WHAT TO DO: The entries below are to be returned as written, with all pictures dropped.

^^^^^^^^

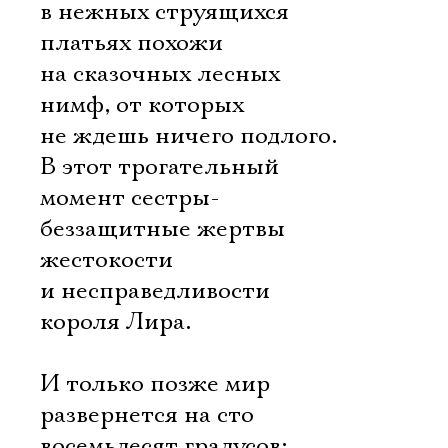
в нежных струящихся
платьях похожи
на сказочных лесных
нимф, от которых
не ждешь ничего подлого.
В этот трогательный
момент сестры-
беззащитные жертвы
жестокости
и несправедливости
короля Лира.
И только позже мир
развернется на сто
восемьдесят градусов:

^^^^^^^^

ANSWER TO THIS PROBLEM:
в нежных струящихся
платьях похожи
на сказочных лесных
нимф, от которых
не ждешь ничего подлого.
В этот трогательный
момент сестры-
беззащитные жертвы
жестокости
и несправедливости
короля Лира.
И только позже мир
развернется на сто
восемьдесят градусов:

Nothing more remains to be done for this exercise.